Early readers who listen to The Joy of Saying Thank You cannot help but be drawn to the colorful settings Roberts lays across every page. His brief bio states that from childhood the California native was drawn more to images than words. Readers see the love in the illustrations. The forest home and country side in this brief story of manners invites the eye and places those who share the book in the scene. That said, K.A. (Kristin) Leigh is no less masterful in the imaginative script.
Her softly lyrical narrative pulls listeners and readers will be pulled into the action more than the rhyme:
Early in the morning, in the woods outside Brudders’ tree home… The beautiful sun was rising and the squirrels were starting to roam.
As is evident in the above sample from the first page, the focus is on storytelling more than the cuteness of sound. As the author explains, the idea is that children develop emotional intelligence. As they listen to Brudders and his friends’ actions, most children will see themselves and learn.

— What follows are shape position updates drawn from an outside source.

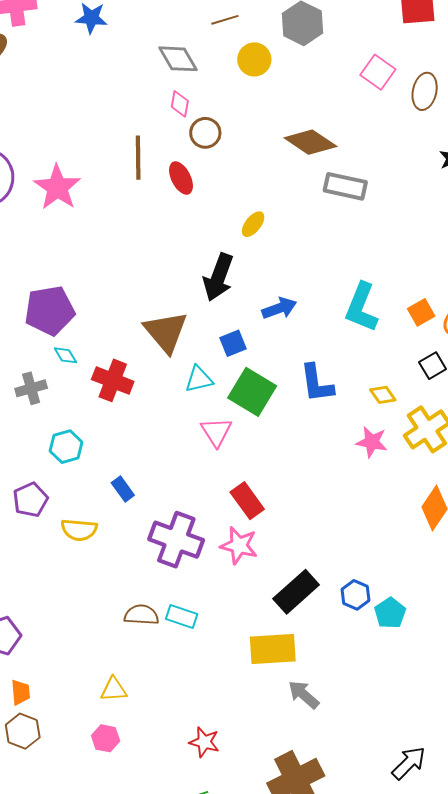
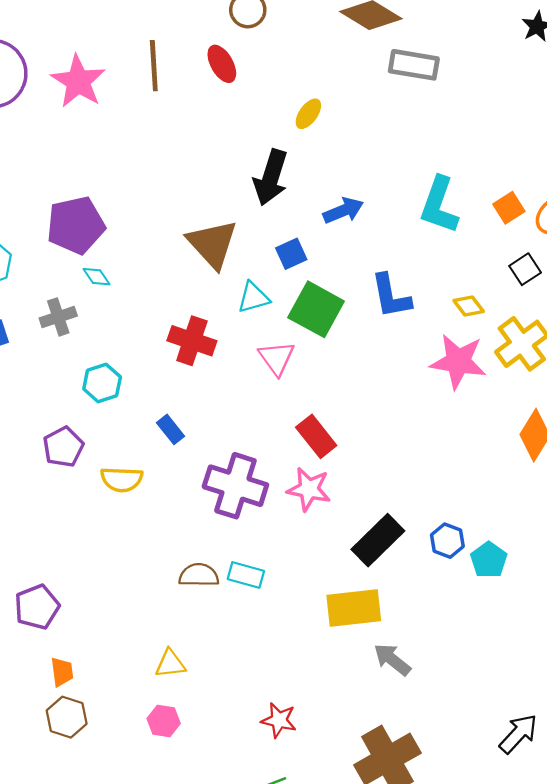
brown line: (138, 158) -> (154, 66), moved
red cross: (113, 380) -> (192, 341), moved
pink star: (372, 442) -> (458, 361), size x1.5

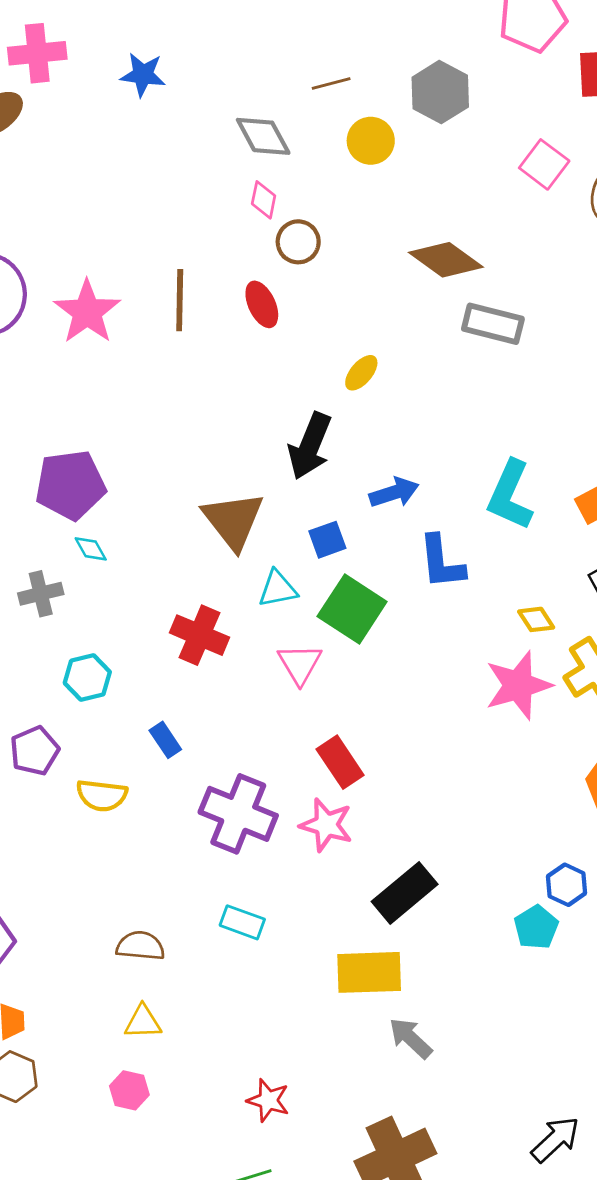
blue L-shape: (391, 296) -> (441, 562), moved
pink star: (458, 361) -> (518, 685), turned -30
blue hexagon: (447, 541) -> (567, 885), moved
brown semicircle: (199, 575) -> (140, 946), moved

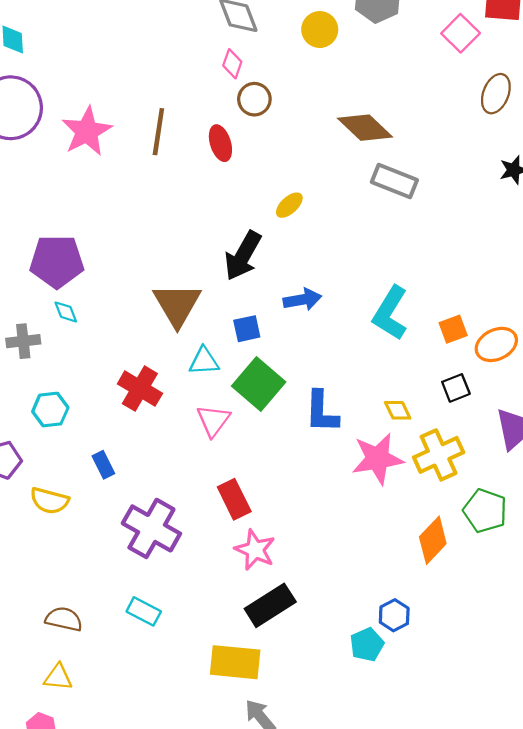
pink square: (544, 164) -> (461, 33), moved
blue L-shape: (441, 562) -> (322, 412), moved
pink star: (326, 825) -> (255, 550), moved

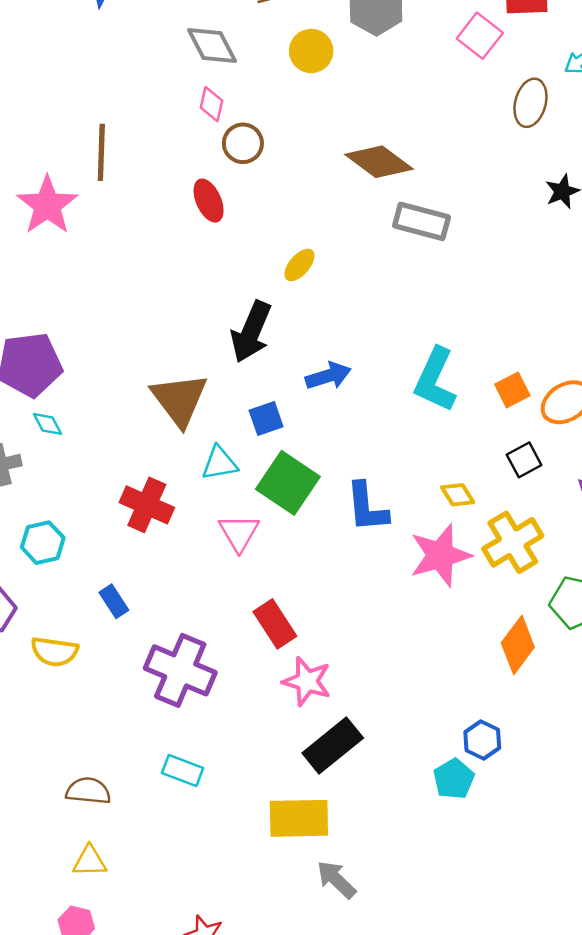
brown line: (158, 132) -> (101, 152), moved

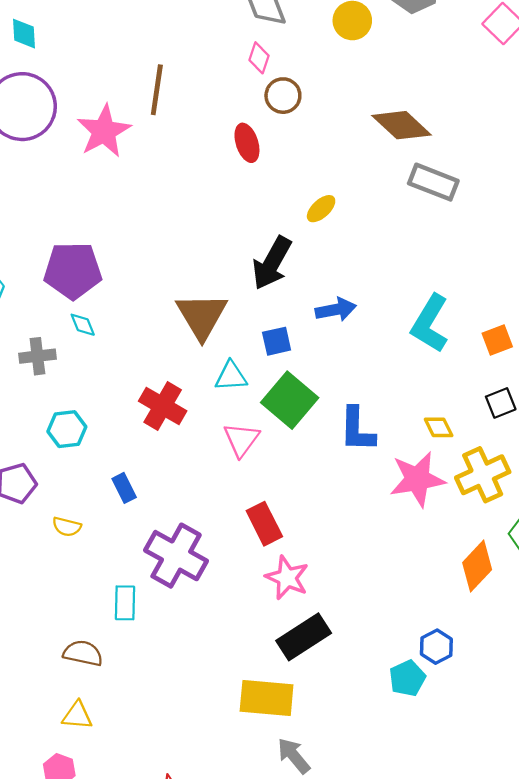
yellow semicircle: (55, 652) -> (67, 527), size x0.7
cyan rectangle: (183, 771) -> (125, 603), moved, turned 64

For clarity, The Joy of Saying Thank You is the second installment in what might become a long series of works. A visit to the author’s website shows the books mirror each other in look and purpose, but the Brudders character fits squarely in the tradition of A.A. Milne’s Winnie the Pooh. In fact, the book is proof – to paraphrase the Pooh author – that the smallest things can take up the most room in your heart.